Exercise prompt ->
Only a slice of the listing below is wanted. Retype the lines from the one containing "Satzstellung und dem" through the one containing "targeted advertising by", exactly, both ends included.

=== Begin Enclosure ===

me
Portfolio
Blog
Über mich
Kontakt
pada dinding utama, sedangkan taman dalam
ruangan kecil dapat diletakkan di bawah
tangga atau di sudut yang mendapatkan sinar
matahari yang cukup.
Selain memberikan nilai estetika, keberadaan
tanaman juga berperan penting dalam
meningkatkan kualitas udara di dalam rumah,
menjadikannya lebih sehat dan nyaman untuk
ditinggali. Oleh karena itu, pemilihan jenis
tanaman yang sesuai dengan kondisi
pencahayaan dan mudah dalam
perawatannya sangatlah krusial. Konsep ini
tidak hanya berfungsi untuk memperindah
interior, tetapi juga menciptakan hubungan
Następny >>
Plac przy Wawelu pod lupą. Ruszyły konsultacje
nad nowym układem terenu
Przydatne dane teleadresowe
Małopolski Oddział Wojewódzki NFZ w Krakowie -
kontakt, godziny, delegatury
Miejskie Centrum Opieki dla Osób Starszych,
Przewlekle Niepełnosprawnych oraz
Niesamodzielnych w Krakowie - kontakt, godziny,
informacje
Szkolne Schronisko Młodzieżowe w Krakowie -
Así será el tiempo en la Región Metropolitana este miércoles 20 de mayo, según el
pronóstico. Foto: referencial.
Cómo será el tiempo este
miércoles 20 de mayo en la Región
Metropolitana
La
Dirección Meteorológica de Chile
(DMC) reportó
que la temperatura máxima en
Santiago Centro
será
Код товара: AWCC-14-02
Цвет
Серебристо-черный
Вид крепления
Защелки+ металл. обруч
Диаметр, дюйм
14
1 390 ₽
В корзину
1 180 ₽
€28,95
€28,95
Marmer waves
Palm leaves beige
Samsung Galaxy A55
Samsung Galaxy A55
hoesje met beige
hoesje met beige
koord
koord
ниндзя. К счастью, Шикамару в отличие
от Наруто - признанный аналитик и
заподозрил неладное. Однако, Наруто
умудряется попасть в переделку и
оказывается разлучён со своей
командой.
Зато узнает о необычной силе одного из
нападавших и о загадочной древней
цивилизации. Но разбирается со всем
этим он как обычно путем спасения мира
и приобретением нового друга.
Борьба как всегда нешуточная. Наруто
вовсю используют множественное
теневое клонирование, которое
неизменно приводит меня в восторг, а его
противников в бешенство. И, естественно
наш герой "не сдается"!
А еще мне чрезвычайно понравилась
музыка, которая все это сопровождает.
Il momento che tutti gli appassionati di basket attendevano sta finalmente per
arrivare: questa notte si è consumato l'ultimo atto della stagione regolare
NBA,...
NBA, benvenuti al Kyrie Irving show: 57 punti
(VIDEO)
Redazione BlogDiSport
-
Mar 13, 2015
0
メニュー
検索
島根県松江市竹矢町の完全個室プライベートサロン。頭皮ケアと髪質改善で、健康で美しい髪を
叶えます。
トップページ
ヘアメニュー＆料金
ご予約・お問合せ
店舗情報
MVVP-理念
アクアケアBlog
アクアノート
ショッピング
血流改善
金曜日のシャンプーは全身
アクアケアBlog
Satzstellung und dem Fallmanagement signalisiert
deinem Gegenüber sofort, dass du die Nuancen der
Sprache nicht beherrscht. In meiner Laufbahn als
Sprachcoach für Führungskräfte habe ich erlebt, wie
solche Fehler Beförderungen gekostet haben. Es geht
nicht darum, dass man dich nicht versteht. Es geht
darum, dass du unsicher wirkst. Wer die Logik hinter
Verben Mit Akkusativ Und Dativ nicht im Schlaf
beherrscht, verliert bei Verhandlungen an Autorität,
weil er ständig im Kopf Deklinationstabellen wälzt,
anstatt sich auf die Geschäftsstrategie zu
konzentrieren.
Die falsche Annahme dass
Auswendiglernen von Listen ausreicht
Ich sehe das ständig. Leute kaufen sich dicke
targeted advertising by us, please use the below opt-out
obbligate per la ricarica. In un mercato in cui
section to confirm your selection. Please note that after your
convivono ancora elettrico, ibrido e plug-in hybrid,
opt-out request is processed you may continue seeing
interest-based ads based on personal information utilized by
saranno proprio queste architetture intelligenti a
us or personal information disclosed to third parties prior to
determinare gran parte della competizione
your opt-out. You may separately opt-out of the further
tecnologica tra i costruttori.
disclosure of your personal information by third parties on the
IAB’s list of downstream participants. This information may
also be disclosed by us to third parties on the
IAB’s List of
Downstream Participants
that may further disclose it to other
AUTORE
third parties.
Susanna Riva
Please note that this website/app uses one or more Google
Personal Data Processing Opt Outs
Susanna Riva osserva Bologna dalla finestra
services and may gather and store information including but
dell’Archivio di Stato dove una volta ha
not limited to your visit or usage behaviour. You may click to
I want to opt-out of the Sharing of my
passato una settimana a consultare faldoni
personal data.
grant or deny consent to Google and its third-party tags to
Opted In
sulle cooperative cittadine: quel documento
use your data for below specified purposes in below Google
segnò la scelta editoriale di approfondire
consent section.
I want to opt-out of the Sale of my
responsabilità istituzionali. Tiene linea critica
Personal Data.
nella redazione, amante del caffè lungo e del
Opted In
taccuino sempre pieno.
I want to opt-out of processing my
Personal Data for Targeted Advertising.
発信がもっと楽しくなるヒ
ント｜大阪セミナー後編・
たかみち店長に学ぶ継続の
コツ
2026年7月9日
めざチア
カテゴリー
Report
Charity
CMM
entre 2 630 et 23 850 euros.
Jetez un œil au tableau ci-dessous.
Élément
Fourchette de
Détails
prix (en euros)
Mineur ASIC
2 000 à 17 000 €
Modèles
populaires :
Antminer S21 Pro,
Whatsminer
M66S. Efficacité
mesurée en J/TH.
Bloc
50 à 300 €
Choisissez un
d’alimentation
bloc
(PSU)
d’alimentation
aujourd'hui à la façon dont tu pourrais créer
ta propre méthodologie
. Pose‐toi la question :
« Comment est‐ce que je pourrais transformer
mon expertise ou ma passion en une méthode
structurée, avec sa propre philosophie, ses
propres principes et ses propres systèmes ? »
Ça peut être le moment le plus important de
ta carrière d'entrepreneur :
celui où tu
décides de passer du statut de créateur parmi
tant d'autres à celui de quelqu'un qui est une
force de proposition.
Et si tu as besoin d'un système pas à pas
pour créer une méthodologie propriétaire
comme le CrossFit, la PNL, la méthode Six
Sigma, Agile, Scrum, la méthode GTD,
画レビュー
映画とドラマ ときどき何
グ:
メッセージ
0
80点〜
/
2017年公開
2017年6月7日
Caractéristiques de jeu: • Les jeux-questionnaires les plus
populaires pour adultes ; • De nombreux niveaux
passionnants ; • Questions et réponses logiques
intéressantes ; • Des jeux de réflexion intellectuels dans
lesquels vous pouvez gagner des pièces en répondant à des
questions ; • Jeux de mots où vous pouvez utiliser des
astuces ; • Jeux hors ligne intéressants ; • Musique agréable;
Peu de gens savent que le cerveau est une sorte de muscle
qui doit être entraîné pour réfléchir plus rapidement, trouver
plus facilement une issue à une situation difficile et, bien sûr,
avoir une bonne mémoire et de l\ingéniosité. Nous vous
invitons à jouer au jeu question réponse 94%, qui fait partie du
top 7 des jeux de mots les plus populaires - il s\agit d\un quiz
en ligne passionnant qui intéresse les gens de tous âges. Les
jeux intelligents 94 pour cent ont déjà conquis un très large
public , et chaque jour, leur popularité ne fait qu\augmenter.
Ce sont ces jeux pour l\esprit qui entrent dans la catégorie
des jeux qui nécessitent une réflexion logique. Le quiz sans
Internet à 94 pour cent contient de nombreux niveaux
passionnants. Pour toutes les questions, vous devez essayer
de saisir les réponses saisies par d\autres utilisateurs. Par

=== End Enclosure ===

Exercise response ->
Satzstellung und dem Fallmanagement signalisiert
deinem Gegenüber sofort, dass du die Nuancen der
Sprache nicht beherrscht. In meiner Laufbahn als
Sprachcoach für Führungskräfte habe ich erlebt, wie
solche Fehler Beförderungen gekostet haben. Es geht
nicht darum, dass man dich nicht versteht. Es geht
darum, dass du unsicher wirkst. Wer die Logik hinter
Verben Mit Akkusativ Und Dativ nicht im Schlaf
beherrscht, verliert bei Verhandlungen an Autorität,
weil er ständig im Kopf Deklinationstabellen wälzt,
anstatt sich auf die Geschäftsstrategie zu
konzentrieren.
Die falsche Annahme dass
Auswendiglernen von Listen ausreicht
Ich sehe das ständig. Leute kaufen sich dicke
targeted advertising by us, please use the below opt-out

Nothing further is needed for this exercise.